Looks like some of them are hiring. One guy approached me today asking if I wanted full time work. 10 hours 4 days a week, $12 an hour + benefits. He said there are 6 spots open. For those that are fishing 12 hours a day should consider being a white van driver.


----------



## nighthawk398 (Jul 21, 2015)

Are they w2 jobs?


----------



## Placebo17 (Jan 20, 2017)

nighthawk398 said:


> Are they w2 jobs?


Yup sounds like it.


----------



## speedyk (Nov 17, 2014)

I've seen ads with higher pay than that somewhere on CL, seems to me one was 14 and another 16/hr. Since you know roughly what Amazon would pay you can see if it's a good deal. 

There were questions about how to determine a bid on a trucking forum, so some of these guys are going to go under if they didn't factor correctly. And there will be some competition at first. It'll be a profitable mess at first, then settle into lowering wages.

Also seeing some established messenger companies offering work that sounds like Flex-van, but not being specific about the client and paying less.


----------



## Placebo17 (Jan 20, 2017)

speedyk said:


> I've seen ads with higher pay than that somewhere on CL, seems to me one was 14 and another 16/hr. Since you know roughly what Amazon would pay you can see if it's a good deal.
> 
> There were questions about how to determine a bid on a trucking forum, so some of these guys are going to go under if they didn't factor correctly. And there will be some competition at first. It'll be a profitable mess at first, then settle into lowering wages.
> 
> Also seeing some established messenger companies offering work that sounds like Flex-van, but not being specific about the client and paying less.

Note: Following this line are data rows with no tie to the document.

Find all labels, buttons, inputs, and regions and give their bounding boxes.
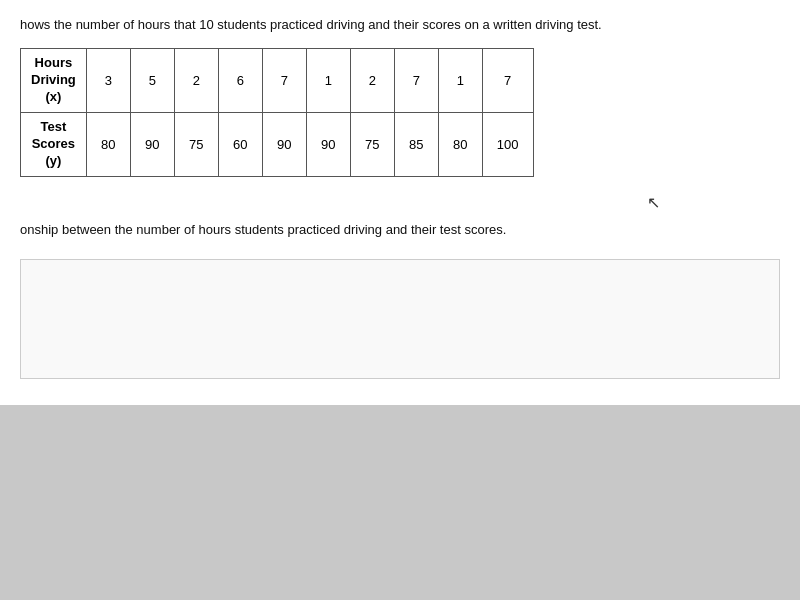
cursor-icon: ↖ — [647, 193, 660, 212]
hours-val-2: 5 — [130, 49, 174, 113]
content-area: hows the number of hours that 10 student… — [0, 0, 800, 405]
scores-header: TestScores(y) — [21, 112, 87, 176]
table-wrapper: HoursDriving(x) 3 5 2 6 7 1 2 7 1 7 Test… — [20, 48, 780, 176]
page-container: hows the number of hours that 10 student… — [0, 0, 800, 600]
score-val-3: 75 — [174, 112, 218, 176]
score-val-5: 90 — [262, 112, 306, 176]
hours-val-8: 7 — [394, 49, 438, 113]
score-val-10: 100 — [482, 112, 533, 176]
hours-val-3: 2 — [174, 49, 218, 113]
hours-header: HoursDriving(x) — [21, 49, 87, 113]
hours-val-4: 6 — [218, 49, 262, 113]
hours-val-6: 1 — [306, 49, 350, 113]
table-row-hours: HoursDriving(x) 3 5 2 6 7 1 2 7 1 7 — [21, 49, 534, 113]
hours-val-9: 1 — [438, 49, 482, 113]
score-val-9: 80 — [438, 112, 482, 176]
description-text: onship between the number of hours stude… — [20, 221, 780, 239]
score-val-4: 60 — [218, 112, 262, 176]
description-text-content: onship between the number of hours stude… — [20, 222, 506, 237]
cursor-area: ↖ — [20, 193, 780, 213]
score-val-6: 90 — [306, 112, 350, 176]
answer-area[interactable] — [20, 259, 780, 379]
hours-val-10: 7 — [482, 49, 533, 113]
score-val-7: 75 — [350, 112, 394, 176]
intro-text-content: hows the number of hours that 10 student… — [20, 17, 602, 32]
hours-val-5: 7 — [262, 49, 306, 113]
intro-text: hows the number of hours that 10 student… — [20, 16, 780, 34]
score-val-1: 80 — [86, 112, 130, 176]
hours-val-7: 2 — [350, 49, 394, 113]
table-row-scores: TestScores(y) 80 90 75 60 90 90 75 85 80… — [21, 112, 534, 176]
score-val-8: 85 — [394, 112, 438, 176]
bottom-gray-area — [0, 405, 800, 600]
score-val-2: 90 — [130, 112, 174, 176]
hours-val-1: 3 — [86, 49, 130, 113]
data-table: HoursDriving(x) 3 5 2 6 7 1 2 7 1 7 Test… — [20, 48, 534, 176]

If they're offering you $16 or even $14 for Amazon deliveries, you should take it since they're offering their company van, gas, and benefits. But if it's some heavy boxes all day then you might reconsider. Moving 50 to 80 lbs boxes all day can really wear you out physically.


----------



## ZoomZoomFlex (Nov 10, 2016)

Placebo17 said:


> If they're offering you $16 or even $14 for Amazon deliveries, you should take it since they're offering their company van, gas, and benefits. But if it's some heavy boxes all day then you might reconsider. Moving 50 to 80 lbs boxes all day can really wear you out physically.

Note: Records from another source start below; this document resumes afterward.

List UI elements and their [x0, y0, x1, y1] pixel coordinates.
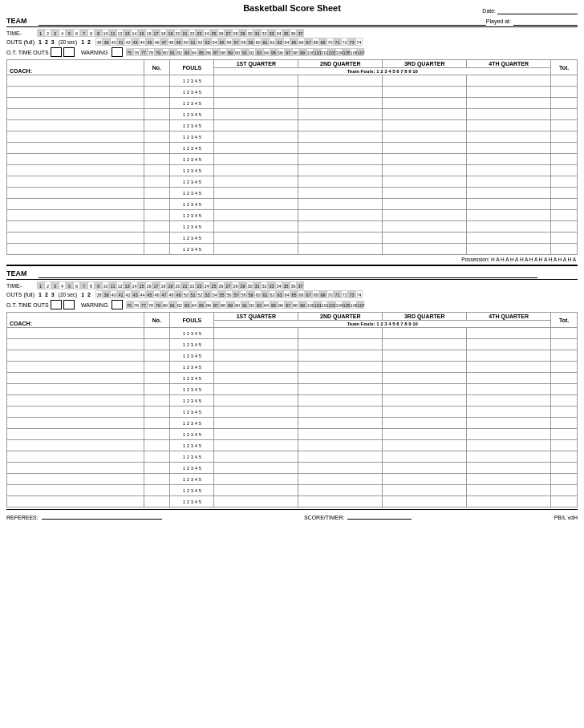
- player-q3-cell[interactable]: [383, 210, 467, 221]
- player-q3-cell[interactable]: [383, 131, 467, 143]
- player-fouls-cell[interactable]: 1 2 3 4 5: [170, 188, 214, 199]
- player-tot-cell[interactable]: [551, 451, 578, 463]
- player-number-cell[interactable]: [144, 362, 170, 373]
- player-name-cell[interactable]: [7, 429, 144, 440]
- player-name-cell[interactable]: [7, 131, 144, 143]
- player-name-cell[interactable]: [7, 210, 144, 221]
- player-q3-cell[interactable]: [383, 165, 467, 176]
- player-number-cell[interactable]: [144, 339, 170, 350]
- player-q3-cell[interactable]: [383, 362, 467, 373]
- player-q3-cell[interactable]: [383, 221, 467, 233]
- player-q1-cell[interactable]: [214, 154, 298, 165]
- referees-field[interactable]: [42, 512, 162, 520]
- player-name-cell[interactable]: [7, 406, 144, 418]
- player-q3-cell[interactable]: [383, 244, 467, 255]
- player-q2-cell[interactable]: [298, 384, 383, 395]
- player-number-cell[interactable]: [144, 451, 170, 463]
- player-q1-cell[interactable]: [214, 463, 298, 474]
- player-number-cell[interactable]: [144, 75, 170, 87]
- player-number-cell[interactable]: [144, 120, 170, 131]
- player-name-cell[interactable]: [7, 87, 144, 98]
- player-tot-cell[interactable]: [551, 75, 578, 87]
- player-tot-cell[interactable]: [551, 98, 578, 109]
- player-q2-cell[interactable]: [298, 98, 383, 109]
- player-fouls-cell[interactable]: 1 2 3 4 5: [170, 395, 214, 406]
- player-q4-cell[interactable]: [467, 463, 551, 474]
- player-q2-cell[interactable]: [298, 233, 383, 244]
- player-number-cell[interactable]: [144, 350, 170, 362]
- player-tot-cell[interactable]: [551, 176, 578, 188]
- player-q3-cell[interactable]: [383, 233, 467, 244]
- player-tot-cell[interactable]: [551, 384, 578, 395]
- player-q3-cell[interactable]: [383, 440, 467, 451]
- player-q3-cell[interactable]: [383, 75, 467, 87]
- player-tot-cell[interactable]: [551, 350, 578, 362]
- player-fouls-cell[interactable]: 1 2 3 4 5: [170, 350, 214, 362]
- player-q2-cell[interactable]: [298, 395, 383, 406]
- player-number-cell[interactable]: [144, 373, 170, 384]
- ot2-box-2[interactable]: [63, 300, 75, 309]
- player-q3-cell[interactable]: [383, 120, 467, 131]
- player-number-cell[interactable]: [144, 210, 170, 221]
- player-tot-cell[interactable]: [551, 429, 578, 440]
- player-tot-cell[interactable]: [551, 199, 578, 210]
- player-q4-cell[interactable]: [467, 210, 551, 221]
- player-q1-cell[interactable]: [214, 98, 298, 109]
- player-q2-cell[interactable]: [298, 188, 383, 199]
- player-tot-cell[interactable]: [551, 406, 578, 418]
- player-q1-cell[interactable]: [214, 176, 298, 188]
- player-q3-cell[interactable]: [383, 339, 467, 350]
- player-name-cell[interactable]: [7, 373, 144, 384]
- player-tot-cell[interactable]: [551, 143, 578, 154]
- warning-box-2[interactable]: [112, 300, 123, 309]
- player-fouls-cell[interactable]: 1 2 3 4 5: [170, 362, 214, 373]
- player-q1-cell[interactable]: [214, 143, 298, 154]
- player-q4-cell[interactable]: [467, 87, 551, 98]
- player-q1-cell[interactable]: [214, 485, 298, 496]
- player-tot-cell[interactable]: [551, 188, 578, 199]
- player-q1-cell[interactable]: [214, 496, 298, 508]
- ot-box-2[interactable]: [63, 47, 75, 57]
- score-timer-field[interactable]: [347, 512, 412, 520]
- player-q1-cell[interactable]: [214, 328, 298, 339]
- player-q1-cell[interactable]: [214, 109, 298, 120]
- player-q1-cell[interactable]: [214, 373, 298, 384]
- player-fouls-cell[interactable]: 1 2 3 4 5: [170, 244, 214, 255]
- player-q2-cell[interactable]: [298, 373, 383, 384]
- player-name-cell[interactable]: [7, 328, 144, 339]
- player-q2-cell[interactable]: [298, 350, 383, 362]
- player-q3-cell[interactable]: [383, 199, 467, 210]
- player-fouls-cell[interactable]: 1 2 3 4 5: [170, 339, 214, 350]
- player-name-cell[interactable]: [7, 451, 144, 463]
- player-fouls-cell[interactable]: 1 2 3 4 5: [170, 406, 214, 418]
- player-q2-cell[interactable]: [298, 328, 383, 339]
- player-tot-cell[interactable]: [551, 373, 578, 384]
- player-q3-cell[interactable]: [383, 418, 467, 429]
- player-q1-cell[interactable]: [214, 210, 298, 221]
- player-q1-cell[interactable]: [214, 350, 298, 362]
- player-number-cell[interactable]: [144, 154, 170, 165]
- player-fouls-cell[interactable]: 1 2 3 4 5: [170, 485, 214, 496]
- player-q2-cell[interactable]: [298, 339, 383, 350]
- player-q1-cell[interactable]: [214, 165, 298, 176]
- player-q2-cell[interactable]: [298, 165, 383, 176]
- player-q3-cell[interactable]: [383, 350, 467, 362]
- player-q2-cell[interactable]: [298, 474, 383, 485]
- player-name-cell[interactable]: [7, 496, 144, 508]
- player-q1-cell[interactable]: [214, 339, 298, 350]
- player-tot-cell[interactable]: [551, 440, 578, 451]
- player-tot-cell[interactable]: [551, 339, 578, 350]
- player-q1-cell[interactable]: [214, 384, 298, 395]
- player-q1-cell[interactable]: [214, 474, 298, 485]
- player-fouls-cell[interactable]: 1 2 3 4 5: [170, 87, 214, 98]
- player-q4-cell[interactable]: [467, 143, 551, 154]
- player-fouls-cell[interactable]: 1 2 3 4 5: [170, 131, 214, 143]
- player-q1-cell[interactable]: [214, 75, 298, 87]
- player-number-cell[interactable]: [144, 384, 170, 395]
- player-q1-cell[interactable]: [214, 244, 298, 255]
- player-q4-cell[interactable]: [467, 328, 551, 339]
- player-q4-cell[interactable]: [467, 221, 551, 233]
- player-q4-cell[interactable]: [467, 474, 551, 485]
- player-q1-cell[interactable]: [214, 233, 298, 244]
- player-q3-cell[interactable]: [383, 406, 467, 418]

In Riverside, the White Vans do a minimum of 180 drops a day and are monitored like a hawk by management. Although, I've noticed their routes are very tight. Each time I get a "van" route left behind it can be 40-50 packages and on a 4hr block I'm done under 2 hrs. Seems like the contractor companies get prime routes where Flex drivers are the bottom feeders getting what's left behind; especially, in the morning routes.


----------



## enigmaquip (Sep 2, 2016)

In our area the vans get some of the worse routes where it's better to have a van.... like downtown where it's all one way streets and horrible to find parking or into secure areas like our military bases


----------



## Bygosh (Oct 9, 2016)

Our van contractor takes all the city routes and Flex gets the suburbs or clean up if a van quits, gets into an accident etc. which happens quite often. 10 hours of delivering a day is a lot of work especially in cities with Winters. The van drivers here are the bottom of the employment pool, 12/hr just isn't very much for the amount of work.


----------



## chopstick (Aug 3, 2016)

12 an hour is a joke. Just stick to flex in that case.


----------



## paper_doll (Dec 4, 2017)

What are the keywords to search for the "white van" couriers online?


----------



## oicu812 (Aug 29, 2016)

paper_doll said:


> What are the keywords to search for the "white van" *courier*s online?


It's one of the words you've wrote.


----------



## Bygosh (Oct 9, 2016)

They are always hiring...connect the dots to figure out why...


----------